When: Wednesday, October 25, 2023 3:45 PM-5:00 PM AEDT (UTC+11)
Location: Room 101+102
Organizers: Carolina Nobre (University of Toronto), Cindy Xiong (University of Massachusetts), Joshua A Levine (University of Arizona), Emily Wall (Emory University), Dominik Moritz (Carnegie Mellon University), Evanthia Dimara (Utrecht University)
Panelists: Leni Yang (Hong Kong University of Science and Technology), Cindy Xiong (University of Massachusetts Amherst), Dominik Moritz (Carnegie Mellon University), Joshua A Levine (University of Arizona), Evanthia Dimara (Utrecht University)

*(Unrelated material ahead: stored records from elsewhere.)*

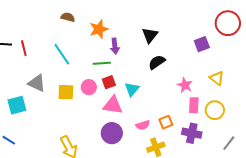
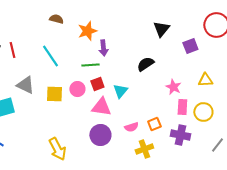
black triangle: (150, 35) -> (161, 29), moved
yellow triangle: (217, 78) -> (205, 80), turned -42

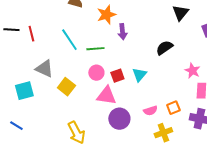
green line: (90, 65) -> (95, 49), moved
red square: (97, 84) -> (117, 76), moved
yellow square: (54, 94) -> (66, 87), moved, turned 36
pink triangle: (101, 107) -> (106, 96), moved

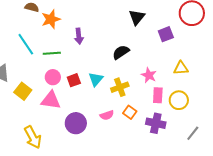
orange star: (106, 15) -> (51, 19), moved
pink triangle: (106, 96) -> (51, 100), moved
orange square: (173, 108) -> (130, 112), turned -32
yellow cross: (163, 133) -> (120, 87), moved

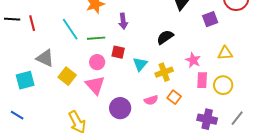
red square: (74, 80) -> (118, 52), moved, turned 32
pink triangle: (51, 100) -> (95, 85), turned 40
purple cross: (156, 123) -> (207, 119), moved

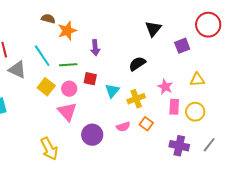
gray triangle: (45, 58) -> (17, 70), moved
yellow square: (67, 76) -> (46, 87), moved

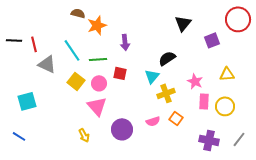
cyan triangle: (112, 91) -> (152, 76), moved
yellow arrow: (49, 149) -> (84, 135), moved, size x0.6

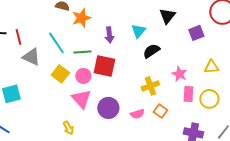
red square: (120, 73) -> (104, 66), size x1.6
cyan triangle: (152, 76) -> (138, 31), moved
purple circle: (122, 129) -> (108, 108), moved

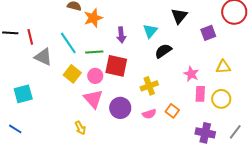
yellow cross: (150, 86) -> (149, 86), moved

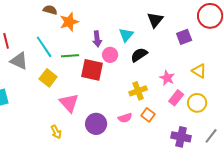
yellow triangle: (223, 67) -> (199, 71), turned 35
pink circle: (95, 76) -> (110, 55), moved
yellow cross: (149, 86) -> (138, 91), moved
pink rectangle: (200, 94) -> (176, 98), turned 35
purple circle: (120, 108) -> (96, 124), moved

In this panel, we will discuss academic life and share advice and experience around navigating the complexities of an academic career. These are important for the whole community to reflect more broadly and are particularly inspirational for early career researchers and students. The panelists include a broad spectrum of academics, which includes researchers in the US, Canada, and Europe, from small private schools to larger public institutions, and both pre-and post-tenure. The panel will discuss common challenges in being an academic including their own experiences in handling these challenges. Topics will include managing the amount of freedom often afforded by a faculty position, pushing back against the eternal pursuit of ”work-life balance”, particularly for women, navigating interdisciplinary collaborations, and considerations beyond CS rankings when choosing an academic home.
When: Wednesday, October 25, 2023 10:45 AM-12:00 PM AEDT (UTC+11)
Location: Room 101+102
Organizers: Mennatallah El-Assady (ETH Zürich), Jürgen Bernard (University of Zurich)
Panelists: Benjamin Bach (University of Edinburgh), Rita Borgo (King’s College Londin), Leilani Battle (University of Washington), Alex Lex (University of Utah), Matthew Brehmer (Tableau Research), Emily Wall (Emory University)
Existing characterizations of Visual Analytics (VA) echo the strengths of combining interactive visual data representations and algorithmic models to enable humans making data-driven decisions effectively. For about 20 years, VA was one of three pillars in the interactive data analysis and visualization (VIS) community. Generation after generation, the VA community has evolved its understanding of research problems and, along the way, contributed various techniques, applications, and research methods. While some developed techniques have stood the test of time, we will consider what else needs to be remembered or even revitalized from the good old days in this panel. Further, VA is currently facing exciting times, with great changes and trends within and outside the community. In this panel, we want to analyze current research trends in VA and discuss our most exciting ideas and directions. Looking ahead, it can already be anticipated that the future of VA is subject to change. Following productive and successful panels at EuroVA 2023 and EuroVis 2023, in this panel, we want to continue mapping out future research directions for our community, with an emphasis on VA. Along the lines of the past, the present, and the future of VA, the guiding theme of our interactive panel will be three types of (provoking) statements: (i) In the good old days, I liked when we did … (ii) Currently, a most exciting trend is … & (iii) In the future, we will be doing … Come and join us to reflect on past and present trends, daring a look ahead to an exciting future for the interactive data analysis and visualization community!
When: Thursday, October 26, 2023 3:45 PM-5:00 PM AEDT (UTC+11)
Location: Room 101+102
Organizers: Dylan Cashman (Brandeis University), Junpeng Wang (Visa Research), Qianwen Wang (University of Minnesota)
Panelists: Duen Horng (Polo) Chau (Georgia Tech) Mennatallah El-Assady (ETH Zürich), Liang Gou (Bosch), Ross Maciejewski (Arizona State University), Dominik Moritz (Carnegie Mellon University), GPT-4 (Offline-Panelist)
We propose a panel to discuss the changing role of visualization in the development and deployment of machine learning models in light of the rapid evolution of artificial intelligence (AI). Visualization for machine learning (VIS4ML) has been a thriving research area within the visualization community because of the need for better affordances and representations to enable broad groups of stakeholders to interact with and interpret machine learning models. However, recent advancements in AI are changing our understanding of the capabilities of machine learning models, both in performance and in their ability to interact with the general population. In the light of these advancements, we feel it is an important time for the visualization community to consider how the opportunities for visualization have changed. We have gathered a diverse set of panelists from both academia and industry, with varying levels of experience. We hope that providing a multitude of perspectives will shed light on new opportunities for visualization research, while providing context on the natural evolution of the field over the last few decades. The panel format will begin with introductory statements from each panelists. Then, through a set of open ended questions, we will ask panelists to have an open discussion about which types of stakeholders, use cases, and steps of the modeling pipeline they expect to change the most. The panel will conclude by asking each panelist to share where they feel the best opportunities are for VIS4ML research in the medium term future.